Collected data entries
§ §

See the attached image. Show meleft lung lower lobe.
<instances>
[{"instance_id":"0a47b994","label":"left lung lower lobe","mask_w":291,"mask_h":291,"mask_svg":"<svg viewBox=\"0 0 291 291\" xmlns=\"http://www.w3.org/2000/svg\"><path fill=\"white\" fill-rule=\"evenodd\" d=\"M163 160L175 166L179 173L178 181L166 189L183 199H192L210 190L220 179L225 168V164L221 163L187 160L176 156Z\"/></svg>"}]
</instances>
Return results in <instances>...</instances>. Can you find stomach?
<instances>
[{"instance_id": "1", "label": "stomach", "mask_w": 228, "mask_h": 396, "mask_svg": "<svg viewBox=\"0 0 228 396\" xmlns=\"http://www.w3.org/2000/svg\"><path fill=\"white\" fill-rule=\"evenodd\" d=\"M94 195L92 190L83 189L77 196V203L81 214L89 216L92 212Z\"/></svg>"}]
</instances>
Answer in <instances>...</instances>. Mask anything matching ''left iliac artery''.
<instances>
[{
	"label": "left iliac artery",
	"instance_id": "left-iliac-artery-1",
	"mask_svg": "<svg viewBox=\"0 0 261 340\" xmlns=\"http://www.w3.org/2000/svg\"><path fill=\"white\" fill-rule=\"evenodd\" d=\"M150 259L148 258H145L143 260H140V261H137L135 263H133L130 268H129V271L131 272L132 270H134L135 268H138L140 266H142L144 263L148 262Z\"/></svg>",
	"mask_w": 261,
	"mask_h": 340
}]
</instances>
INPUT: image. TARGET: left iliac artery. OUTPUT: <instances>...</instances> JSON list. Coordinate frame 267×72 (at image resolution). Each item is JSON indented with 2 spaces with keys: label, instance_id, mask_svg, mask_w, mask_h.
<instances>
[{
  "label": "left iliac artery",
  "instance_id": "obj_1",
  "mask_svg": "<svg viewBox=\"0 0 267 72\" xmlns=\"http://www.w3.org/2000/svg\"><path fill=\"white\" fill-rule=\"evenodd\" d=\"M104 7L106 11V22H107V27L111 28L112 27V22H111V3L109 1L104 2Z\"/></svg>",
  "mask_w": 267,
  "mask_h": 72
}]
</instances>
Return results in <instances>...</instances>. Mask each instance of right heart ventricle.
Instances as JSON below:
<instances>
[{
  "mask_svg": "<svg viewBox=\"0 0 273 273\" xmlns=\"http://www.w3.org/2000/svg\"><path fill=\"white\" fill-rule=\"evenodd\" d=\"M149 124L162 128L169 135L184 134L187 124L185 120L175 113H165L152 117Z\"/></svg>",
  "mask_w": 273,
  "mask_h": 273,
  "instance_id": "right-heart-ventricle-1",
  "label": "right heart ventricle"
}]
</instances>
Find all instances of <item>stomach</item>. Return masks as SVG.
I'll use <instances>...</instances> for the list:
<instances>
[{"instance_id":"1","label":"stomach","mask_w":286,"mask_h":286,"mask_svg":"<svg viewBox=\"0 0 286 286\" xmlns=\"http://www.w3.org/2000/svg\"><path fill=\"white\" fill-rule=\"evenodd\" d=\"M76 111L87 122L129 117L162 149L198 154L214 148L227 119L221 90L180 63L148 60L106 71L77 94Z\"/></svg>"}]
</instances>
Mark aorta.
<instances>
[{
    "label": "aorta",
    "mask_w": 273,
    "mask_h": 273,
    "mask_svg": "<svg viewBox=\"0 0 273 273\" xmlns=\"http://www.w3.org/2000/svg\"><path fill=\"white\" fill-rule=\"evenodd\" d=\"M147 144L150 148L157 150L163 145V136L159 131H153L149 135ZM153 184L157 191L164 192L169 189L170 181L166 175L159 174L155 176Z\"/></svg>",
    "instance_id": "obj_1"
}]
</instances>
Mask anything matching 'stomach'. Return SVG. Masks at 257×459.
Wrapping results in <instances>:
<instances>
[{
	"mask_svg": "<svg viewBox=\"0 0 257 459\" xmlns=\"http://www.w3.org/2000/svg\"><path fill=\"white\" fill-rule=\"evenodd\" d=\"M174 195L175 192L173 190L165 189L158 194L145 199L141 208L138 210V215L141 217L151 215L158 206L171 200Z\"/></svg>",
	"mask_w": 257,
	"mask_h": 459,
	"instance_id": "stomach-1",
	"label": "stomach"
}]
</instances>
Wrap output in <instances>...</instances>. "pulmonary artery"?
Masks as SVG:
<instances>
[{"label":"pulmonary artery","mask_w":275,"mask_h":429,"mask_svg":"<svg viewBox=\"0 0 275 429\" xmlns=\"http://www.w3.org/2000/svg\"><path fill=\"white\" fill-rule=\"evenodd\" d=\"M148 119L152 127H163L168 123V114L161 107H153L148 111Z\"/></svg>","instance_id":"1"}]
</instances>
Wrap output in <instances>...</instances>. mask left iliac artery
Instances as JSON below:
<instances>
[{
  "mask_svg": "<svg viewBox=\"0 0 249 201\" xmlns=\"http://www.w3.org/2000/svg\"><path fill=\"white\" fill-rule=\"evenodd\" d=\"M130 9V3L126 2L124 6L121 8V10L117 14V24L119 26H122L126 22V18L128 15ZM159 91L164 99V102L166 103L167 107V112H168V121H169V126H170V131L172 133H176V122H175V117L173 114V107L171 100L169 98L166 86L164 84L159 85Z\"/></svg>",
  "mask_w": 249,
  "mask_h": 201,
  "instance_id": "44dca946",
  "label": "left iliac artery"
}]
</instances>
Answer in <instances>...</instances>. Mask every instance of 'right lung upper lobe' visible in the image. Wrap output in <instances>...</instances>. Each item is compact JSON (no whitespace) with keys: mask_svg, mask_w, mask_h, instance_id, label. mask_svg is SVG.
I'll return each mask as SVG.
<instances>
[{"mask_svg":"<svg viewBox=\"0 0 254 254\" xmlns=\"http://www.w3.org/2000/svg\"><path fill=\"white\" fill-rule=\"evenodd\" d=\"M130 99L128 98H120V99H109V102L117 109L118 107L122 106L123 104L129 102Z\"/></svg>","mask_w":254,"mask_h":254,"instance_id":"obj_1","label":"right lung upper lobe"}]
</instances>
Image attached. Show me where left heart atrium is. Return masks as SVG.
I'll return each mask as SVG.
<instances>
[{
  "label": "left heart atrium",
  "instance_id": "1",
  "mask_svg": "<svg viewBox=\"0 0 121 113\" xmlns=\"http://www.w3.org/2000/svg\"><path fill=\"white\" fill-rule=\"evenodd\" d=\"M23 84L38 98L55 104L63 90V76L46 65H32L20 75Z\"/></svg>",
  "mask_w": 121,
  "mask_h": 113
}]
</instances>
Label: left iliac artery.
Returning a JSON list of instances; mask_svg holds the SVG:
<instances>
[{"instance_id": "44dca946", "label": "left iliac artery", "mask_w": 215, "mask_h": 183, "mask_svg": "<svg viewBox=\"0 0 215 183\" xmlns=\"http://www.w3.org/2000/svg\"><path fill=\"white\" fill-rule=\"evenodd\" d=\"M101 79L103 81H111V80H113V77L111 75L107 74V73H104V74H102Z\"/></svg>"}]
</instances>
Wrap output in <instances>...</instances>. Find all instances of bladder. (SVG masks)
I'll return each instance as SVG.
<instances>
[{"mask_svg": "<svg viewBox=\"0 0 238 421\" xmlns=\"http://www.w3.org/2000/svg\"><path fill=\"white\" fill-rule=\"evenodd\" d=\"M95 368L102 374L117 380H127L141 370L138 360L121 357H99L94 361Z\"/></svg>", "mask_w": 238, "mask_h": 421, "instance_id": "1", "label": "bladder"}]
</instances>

§ §

** Exercise directions **
Repeat the records verbatim, every one of them.

** Your solution **
See the attached image. Show meleft lung lower lobe.
<instances>
[{"instance_id":"0a47b994","label":"left lung lower lobe","mask_w":291,"mask_h":291,"mask_svg":"<svg viewBox=\"0 0 291 291\" xmlns=\"http://www.w3.org/2000/svg\"><path fill=\"white\" fill-rule=\"evenodd\" d=\"M163 160L175 166L179 173L178 181L166 189L183 199H192L210 190L220 179L225 168V164L221 163L187 160L176 156Z\"/></svg>"}]
</instances>
Return results in <instances>...</instances>. Can you find stomach?
<instances>
[{"instance_id": "1", "label": "stomach", "mask_w": 228, "mask_h": 396, "mask_svg": "<svg viewBox=\"0 0 228 396\" xmlns=\"http://www.w3.org/2000/svg\"><path fill=\"white\" fill-rule=\"evenodd\" d=\"M94 195L92 190L83 189L77 196V203L81 214L89 216L92 212Z\"/></svg>"}]
</instances>
Answer in <instances>...</instances>. Mask anything matching ''left iliac artery''.
<instances>
[{
	"label": "left iliac artery",
	"instance_id": "left-iliac-artery-1",
	"mask_svg": "<svg viewBox=\"0 0 261 340\" xmlns=\"http://www.w3.org/2000/svg\"><path fill=\"white\" fill-rule=\"evenodd\" d=\"M150 259L148 258H145L143 260H140V261H137L135 263H133L130 268H129V271L131 272L132 270H134L135 268H138L140 266H142L144 263L148 262Z\"/></svg>",
	"mask_w": 261,
	"mask_h": 340
}]
</instances>
INPUT: image. TARGET: left iliac artery. OUTPUT: <instances>...</instances> JSON list. Coordinate frame 267×72 (at image resolution). Each item is JSON indented with 2 spaces with keys: label, instance_id, mask_svg, mask_w, mask_h.
<instances>
[{
  "label": "left iliac artery",
  "instance_id": "obj_1",
  "mask_svg": "<svg viewBox=\"0 0 267 72\" xmlns=\"http://www.w3.org/2000/svg\"><path fill=\"white\" fill-rule=\"evenodd\" d=\"M104 7L106 11V22H107V27L111 28L112 27V22H111V3L109 1L104 2Z\"/></svg>",
  "mask_w": 267,
  "mask_h": 72
}]
</instances>
Return results in <instances>...</instances>. Mask each instance of right heart ventricle.
Instances as JSON below:
<instances>
[{
  "mask_svg": "<svg viewBox=\"0 0 273 273\" xmlns=\"http://www.w3.org/2000/svg\"><path fill=\"white\" fill-rule=\"evenodd\" d=\"M149 124L162 128L169 135L184 134L187 124L185 120L175 113H165L152 117Z\"/></svg>",
  "mask_w": 273,
  "mask_h": 273,
  "instance_id": "right-heart-ventricle-1",
  "label": "right heart ventricle"
}]
</instances>
Find all instances of <item>stomach</item>. Return masks as SVG.
I'll use <instances>...</instances> for the list:
<instances>
[{"instance_id":"1","label":"stomach","mask_w":286,"mask_h":286,"mask_svg":"<svg viewBox=\"0 0 286 286\" xmlns=\"http://www.w3.org/2000/svg\"><path fill=\"white\" fill-rule=\"evenodd\" d=\"M76 111L87 122L129 117L162 149L198 154L214 148L227 119L221 90L180 63L148 60L106 71L77 94Z\"/></svg>"}]
</instances>
Mark aorta.
<instances>
[{
    "label": "aorta",
    "mask_w": 273,
    "mask_h": 273,
    "mask_svg": "<svg viewBox=\"0 0 273 273\" xmlns=\"http://www.w3.org/2000/svg\"><path fill=\"white\" fill-rule=\"evenodd\" d=\"M147 144L150 148L157 150L163 145V136L159 131H153L149 135ZM153 184L157 191L164 192L169 189L170 181L166 175L159 174L155 176Z\"/></svg>",
    "instance_id": "obj_1"
}]
</instances>
Mask anything matching 'stomach'. Return SVG. Masks at 257×459.
Wrapping results in <instances>:
<instances>
[{
	"mask_svg": "<svg viewBox=\"0 0 257 459\" xmlns=\"http://www.w3.org/2000/svg\"><path fill=\"white\" fill-rule=\"evenodd\" d=\"M174 195L175 192L173 190L165 189L158 194L145 199L141 208L138 210V215L141 217L151 215L158 206L171 200Z\"/></svg>",
	"mask_w": 257,
	"mask_h": 459,
	"instance_id": "stomach-1",
	"label": "stomach"
}]
</instances>
Wrap output in <instances>...</instances>. "pulmonary artery"?
Masks as SVG:
<instances>
[{"label":"pulmonary artery","mask_w":275,"mask_h":429,"mask_svg":"<svg viewBox=\"0 0 275 429\" xmlns=\"http://www.w3.org/2000/svg\"><path fill=\"white\" fill-rule=\"evenodd\" d=\"M148 119L152 127H163L168 123V114L161 107H153L148 111Z\"/></svg>","instance_id":"1"}]
</instances>
Wrap output in <instances>...</instances>. mask left iliac artery
Instances as JSON below:
<instances>
[{
  "mask_svg": "<svg viewBox=\"0 0 249 201\" xmlns=\"http://www.w3.org/2000/svg\"><path fill=\"white\" fill-rule=\"evenodd\" d=\"M130 9V3L126 2L124 6L121 8V10L117 14V24L119 26H122L126 22V18L128 15ZM159 91L164 99V102L166 103L167 107V112H168V121H169V126H170V131L172 133H176V122H175V117L173 114V107L171 100L169 98L166 86L164 84L159 85Z\"/></svg>",
  "mask_w": 249,
  "mask_h": 201,
  "instance_id": "44dca946",
  "label": "left iliac artery"
}]
</instances>
Answer in <instances>...</instances>. Mask every instance of 'right lung upper lobe' visible in the image. Wrap output in <instances>...</instances>. Each item is compact JSON (no whitespace) with keys: mask_svg, mask_w, mask_h, instance_id, label. mask_svg is SVG.
I'll return each mask as SVG.
<instances>
[{"mask_svg":"<svg viewBox=\"0 0 254 254\" xmlns=\"http://www.w3.org/2000/svg\"><path fill=\"white\" fill-rule=\"evenodd\" d=\"M130 99L128 98H120V99H109V102L117 109L118 107L122 106L123 104L129 102Z\"/></svg>","mask_w":254,"mask_h":254,"instance_id":"obj_1","label":"right lung upper lobe"}]
</instances>
Image attached. Show me where left heart atrium is. Return masks as SVG.
I'll return each mask as SVG.
<instances>
[{
  "label": "left heart atrium",
  "instance_id": "1",
  "mask_svg": "<svg viewBox=\"0 0 121 113\" xmlns=\"http://www.w3.org/2000/svg\"><path fill=\"white\" fill-rule=\"evenodd\" d=\"M23 84L38 98L55 104L63 90V76L46 65H32L20 75Z\"/></svg>",
  "mask_w": 121,
  "mask_h": 113
}]
</instances>
Label: left iliac artery.
Returning a JSON list of instances; mask_svg holds the SVG:
<instances>
[{"instance_id": "44dca946", "label": "left iliac artery", "mask_w": 215, "mask_h": 183, "mask_svg": "<svg viewBox=\"0 0 215 183\" xmlns=\"http://www.w3.org/2000/svg\"><path fill=\"white\" fill-rule=\"evenodd\" d=\"M101 79L103 81H111V80H113V77L111 75L107 74V73H104V74H102Z\"/></svg>"}]
</instances>
Wrap output in <instances>...</instances>. Find all instances of bladder. (SVG masks)
I'll return each instance as SVG.
<instances>
[{"mask_svg": "<svg viewBox=\"0 0 238 421\" xmlns=\"http://www.w3.org/2000/svg\"><path fill=\"white\" fill-rule=\"evenodd\" d=\"M95 368L102 374L117 380H127L141 370L138 360L121 357H99L94 361Z\"/></svg>", "mask_w": 238, "mask_h": 421, "instance_id": "1", "label": "bladder"}]
</instances>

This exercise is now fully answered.